German MPs backs memorial for Jehovah’s Witnesses persecuted and killed by Nazis
BERLIN — The German parliament votes in favor of the construction of a memorial in Berlin for Jehovah’s Witnesses who were persecuted and murdered during the Nazi regime.
Members of the Christian evangelical movement, known for going door-to-door to try to convert people, were subject to intense persecution under the Nazis.
They antagonized the authorities in various ways, such as by refusing to give the Nazi salute, refusing to join party organizations or to undergo military service.
The memorial will be built near the goldfish pond in Berlin’s large Tiergarten park, where Jehovah’s Witnesses used to meet in secret during the Nazi era.
The motion that parliament backed calls for the government to support the erection of a sculpture along with information boards.

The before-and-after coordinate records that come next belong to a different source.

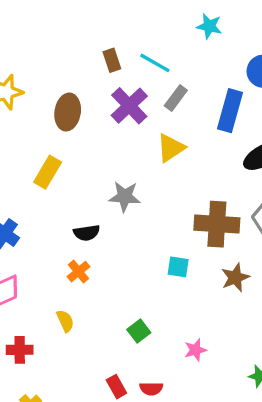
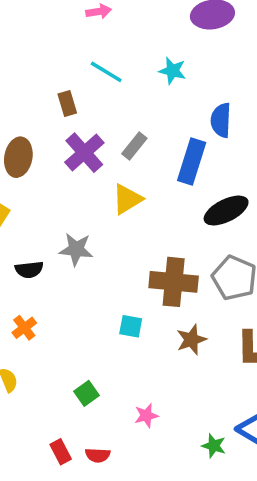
cyan line: (155, 63) -> (106, 72), moved
black semicircle: (87, 233) -> (29, 270), moved

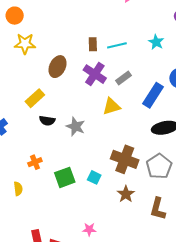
cyan line: (106, 72) -> (117, 45), moved, turned -60
purple cross: (84, 153) -> (95, 74), turned -30
black semicircle: (29, 270) -> (47, 121), moved
brown star: (191, 340) -> (126, 194), turned -30
green square: (87, 393) -> (65, 177), moved, size x1.5

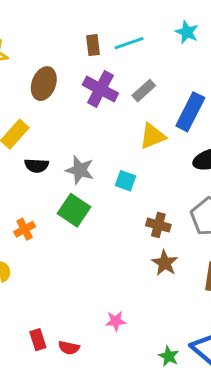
yellow triangle: (112, 106) -> (153, 136), moved
brown cross: (125, 159) -> (158, 225), moved, size x0.6
green square: (65, 177) -> (74, 210), moved, turned -30
cyan square: (94, 177) -> (125, 181), moved

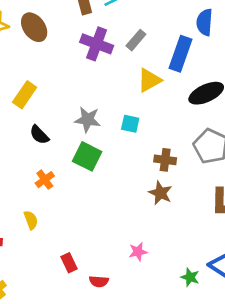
brown ellipse: (44, 84) -> (34, 27), moved, turned -48
black semicircle: (37, 166) -> (39, 135), moved, turned 50
brown star: (165, 263) -> (160, 193), moved
red rectangle: (38, 340) -> (69, 263), moved

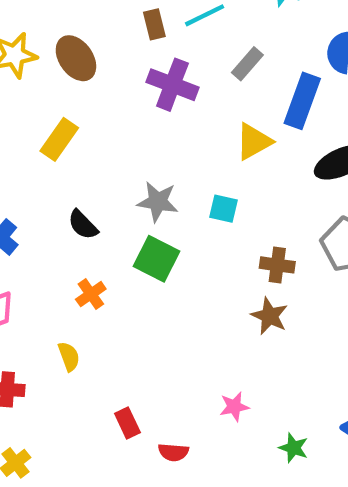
gray rectangle: (136, 40) -> (247, 64), moved
yellow rectangle: (25, 95) -> (59, 139), moved
green star: (190, 277) -> (294, 448), moved

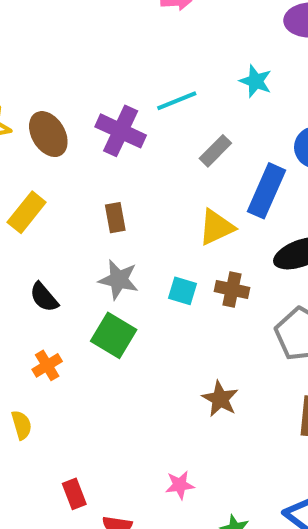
brown rectangle: (154, 24) -> (115, 218), moved
purple cross: (172, 85) -> (121, 131), moved
brown cross: (277, 265) -> (232, 289), moved

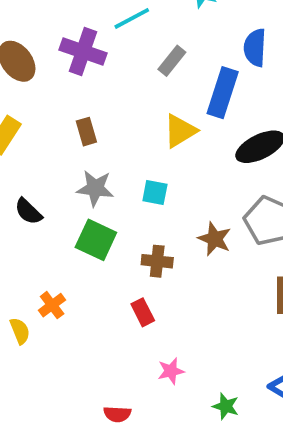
brown cross: (232, 289) -> (157, 261), moved
orange cross: (47, 365) -> (52, 305), moved
brown star: (220, 399) -> (215, 239), moved
red rectangle: (74, 494) -> (143, 312), moved

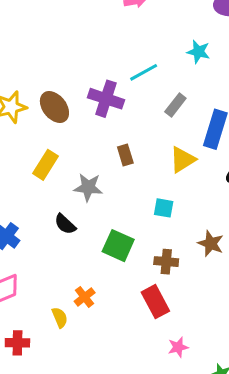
brown rectangle: (86, 132) -> (125, 155), moved
gray star: (95, 188) -> (88, 187), moved
red rectangle: (143, 312) -> (155, 302), size x1.5

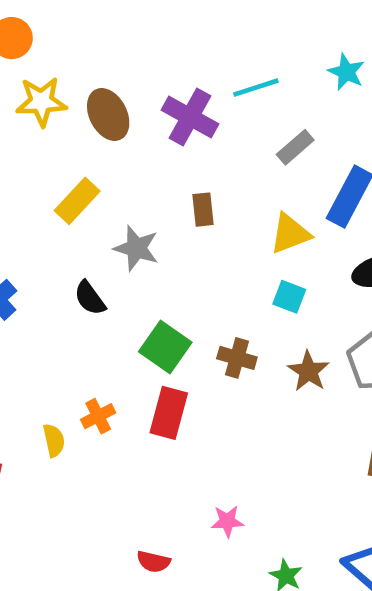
cyan square: (164, 208) -> (289, 297), moved
brown cross: (166, 262) -> (237, 358), moved
red rectangle: (155, 302) -> (169, 413), moved, turned 32

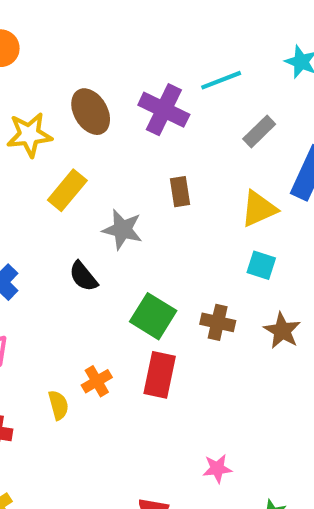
yellow star: (41, 102) -> (29, 135), moved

Uwe Neumaerker, director of Berlin’s Memorial to the Murdered Jews of Europe, says the move was “long overdue.”
“It honors the courage of Jehovah’s Witnesses during [the Nazi era] and at the same time sets an example for empathy, for religious tolerance and against the exclusion of minorities in present times.”
Before Adolf Hitler’s Nazis took power in Germany, there were 25,000 to 30,000 Jehovah’s Witnesses in Germany, according to the Holocaust Museum.
At least 3,000 were sent to concentration camps in the Nazi era, many of whom died.